Show Report
The palette was restrained to bleached-out desert rose shades, or prints based on clustered birds, biker flames and masses of blooms.
In a season already dominated by the palest of chalky pastels - that is, when designers can bring themselves to use a colour other than white - it was difficult to imagine how Jean-Pierre Braganza would adapt his aesthetic to the changing time. After all, this is a man whose vision is less dark, more... black. Imagine the shock then when not a speck of the dark stuff made an appearance on his S/S 2011 catwalk, which instead was awash with peony-pink, ivory and pistachio.
Braganza said he was thinking about fallen rock angels - a troupe of male models resembled a fleshy-lipped young Jon Bon Jovi, while his girls had an air of Patti Smith, with wild eyes and wilder hair trailing eagle feathers. The clothes themselves focussed on drape, in scarf-necked tops, drop-crotch dhoti trousers and simple, sinuous sheath dresses of jersey or silk crepe. The palette was restrained to bleached-out desert rose shades, or prints based on clustered birds, biker flames and masses of blooms. Nicholas Kirkwood picked up on the latter with layers of shredded chiffon packed petal-tight on his slant-back platforms.
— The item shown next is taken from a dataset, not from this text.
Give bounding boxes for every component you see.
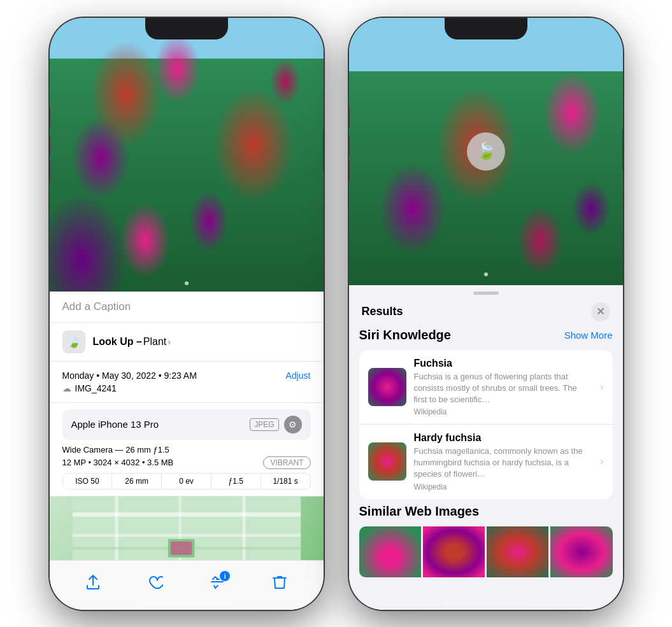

An elongated perfecto-dress in pepto-bismol pink leather was hardly a viable offering for summer, likewise a turquoise suede romper, but they were the exception rather than the rule - and as a catwalk statement still packed a punch. For those concerned the designer may have lost some of his identity, the anatomical tucks and rucks in those jersey frocks were logical progressions from his work of the past few seasons, but rather than attempting for brutal, robotic crispness and hanging heavy with the effort, they looked airy and effortless. Indeed, the whole offering did - add focussed and polished to that too, elements Braganza has sorely missed in the past and that made this show such a pleasure to watch.